Dans ce contexte, l'absence des paysages du Derbyshire et surtout de Pemberley, point focal de la diégèse et centre moral du roman[66], est explicable. On peut certes supposer des contraintes techniques et financières, le souci de ne pas ralentir l'action, ou encore la fidélité à la source théâtrale originelle du scénario. Mais elle s'explique surtout par le refus de montrer la grande richesse et la situation sociale trop aristocratique de Darcy, alors que les États-Unis sortent juste de la Grande Dépression et que le Royaume-Uni est en guerre[8]. Il y a aussi le souci de gommer le penchant matérialiste ou tout simplement réaliste d'Elizabeth[32], celui qui lui fait dire dans le roman en visitant Pemberley : « être maîtresse de Pemberley, ce n'est pas rien ! » L'héroïne d'une comédie sentimentale se doit d'être totalement désintéressée et idéaliste.

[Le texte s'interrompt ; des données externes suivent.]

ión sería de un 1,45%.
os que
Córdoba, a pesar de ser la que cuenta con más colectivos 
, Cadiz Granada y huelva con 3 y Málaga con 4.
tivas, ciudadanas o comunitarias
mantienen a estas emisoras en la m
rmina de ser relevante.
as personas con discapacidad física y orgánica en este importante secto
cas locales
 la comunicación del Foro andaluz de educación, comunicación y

Toutefois, supprimer la contemplation par Elizabeth du portrait de Darcy correspond aussi au traitement du regard dans le cinéma hollywoodien des années 1930-1940 : la femme doit avoir les yeux modestement baissés, ou regarder de biais, jamais en face. C'est elle qui est toujours l'objet du regard, car le regard direct est considéré alors comme une prérogative masculine[67].

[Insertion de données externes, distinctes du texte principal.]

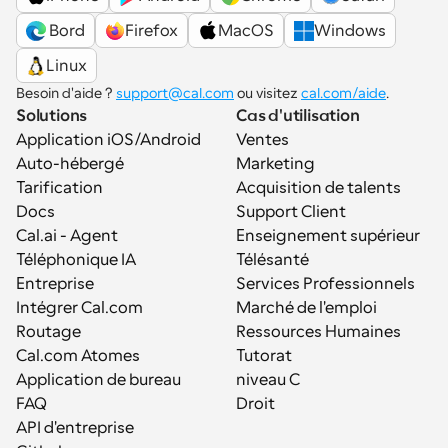
 Bord
Firefox
MacOS
Windows
Linux
Besoin d'aide ? 
support@cal.com
 ou visitez 
cal.com/aide
.
Solutions
Cas d'utilisation
Application iOS/Android
Ventes
Auto-hébergé
Marketing
Tarification
Acquisition de talents
Docs
Support Client
Cal.ai - Agent 
Enseignement supérieur
Téléphonique IA
Télésanté
Entreprise
Services Professionnels
Intégrer Cal.com
Marché de l'emploi
Routage
Ressources Humaines
Cal.com Atomes
Tutorat
Application de bureau
niveau C
FAQ
Droit
API d'entreprise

L'année 1940 est particulièrement riche au plan cinématographique, avec des films dramatiques, comme Les Raisins de la colère (The Grapes of Wrath), Le Dictateur (The Great Dictator) ou Rebecca, qui remportent la plupart des Oscars en 1941[68]. Cette année voit aussi la sortie d'autres grandes comédies romantiques, comme Indiscrétions (The Philadelphia Story) ou Rendez-vous (The Shop Around the Corner), de nombreuses screwball comedies, comme La Dame du vendredi (His Girl Friday), Drôle de mariage (They Knew What They Wanted) ou Mon épouse favorite (My Favorite Wife), sans compter les créations des Studios Disney, Pinocchio et Fantasia.

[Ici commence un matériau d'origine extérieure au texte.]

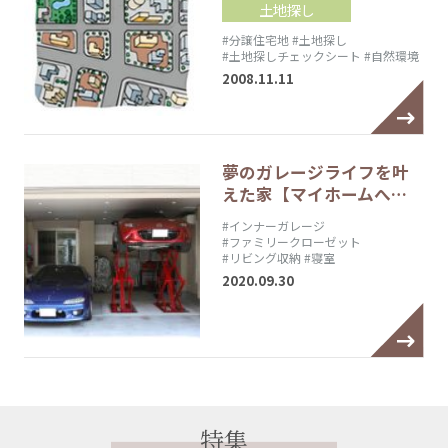
土地探し
#分譲住宅地
#土地探し
#土地探しチェックシート
#自然環境
2008.11.11
夢のガレージライフを叶
えた家【マイホームへ…
#インナーガレージ
#ファミリークローゼット
#リビング収納
#寝室
2020.09.30
特集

Orgueil et Préjugés, malgré son succès populaire, ne gagne qu'un Oscar technique, pour le travail des deux directeurs artistiques[28],[69]. Seules deux autres comédies romantiques se voient récompensées en 1941 : Indiscrétions (Oscar du meilleur scénario adapté et oscar du meilleur acteur) et Arise, My Love (Oscar de la meilleure histoire originale)[69]. Laurence Olivier obtient une nomination, mais pour le rôle de Maxime de Winter dans son film précédent, Rebecca, sorti début 1940[69]. C'est la seule année, entre 1940 et 1946, où Greer Garson n'est pas nommée aux Oscars[68],[70].